Ivana's story

Everyone told us the chances are our baby will come later than the due date, so I was counting on having at least two, if not five weeks of good rest and eating biscuits at home. But our little Sophia decided to make an appearance at 37 weeks + 2 days, just narrowly qualifying for the home birth we were planning.
My waters broke on Friday at 2am but there were no contractions. The midwife made it sound like if the baby wasn't delivered within 24hrs, they'd take me to hospital because of the increased chance of infection, which felt like pressure. I later learned they just wanted me  to be in active labour within 24hrs, not actually deliver. It's worth remembering that. 
Anyway, to help things progress naturally, I scheduled an appointment with an amazing acupuncturist called Louisa from South Ealing. This woman is an angel, she was so positive and reassuring, she actually got us excited and put me in a much better state of mind to stop worrying about this "deadline". I also drank a strong raspberry leaf tea, ate some pineapple and a bunch of dates, watched some comedy and cuddled with hubby to get the oxytocin flowing. I hadn't been doing perineal massages, but did one that afternoon to help me keep supple for later, and went for a nap. And contractions started around 5pm!
They were quite mild, like period cramps, but I did the up-breathing (that I learned in a hypnobirthing course) to get me into the habit for when things get more intense. I went to bed early and was woken up by stronger contractions around 10.30pm. I found they were much more intense when lying down so I sat upright on the edge of the bed and rocked back and forth which helped. Always either rocking or swaying, I also laboured on the toilet, on the exercise ball, and holding the towel rail, while rubbing my forehead on the soft towel. My husband also rubbed a few acupressure points which really helped.
Then contractions gradually grew closer together and the midwife examined me around 3.30am. Interestingly, while my contractions did get more intense, they never got quite regular - in spacing or duration. I think this made the midwife think that things were still going to take a while, so we made sure she took us seriously when we called her back around 5am.

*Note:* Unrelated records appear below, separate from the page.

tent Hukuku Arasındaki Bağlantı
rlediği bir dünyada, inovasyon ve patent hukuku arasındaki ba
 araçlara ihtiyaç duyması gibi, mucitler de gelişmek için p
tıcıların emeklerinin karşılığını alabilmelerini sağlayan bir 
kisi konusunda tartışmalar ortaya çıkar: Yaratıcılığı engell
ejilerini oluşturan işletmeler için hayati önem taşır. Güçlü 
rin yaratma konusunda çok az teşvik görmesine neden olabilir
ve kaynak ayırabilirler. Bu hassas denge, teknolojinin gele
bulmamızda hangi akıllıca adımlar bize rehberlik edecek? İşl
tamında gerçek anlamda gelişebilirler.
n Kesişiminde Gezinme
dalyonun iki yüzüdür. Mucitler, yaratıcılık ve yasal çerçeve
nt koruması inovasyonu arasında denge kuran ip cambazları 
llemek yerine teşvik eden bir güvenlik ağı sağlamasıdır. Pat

That's when I felt an "expelling" urge. It was like a gag reflex but down there. At this stage I started down-breathing. I never forcibly pushed, I just went with the contractions, breathed and followed my body. I went on all fours and the exercise ball was my best friend till the end. I hugged it and rocked and swayed. During the contractions my husband squeezed my hips to help open the pelvis.
Throughout this stage I was very inwardly focused and didn't talk much, although I was fully aware of what was happening around me. There were a couple of points when I said to my husband I don't think I can do this much longer, but he was always by my side, encouraging and reassuring me of the great progress I was making. If he hadn't been the type to get involved like that, I definitely would have had a doula. The support is invaluable.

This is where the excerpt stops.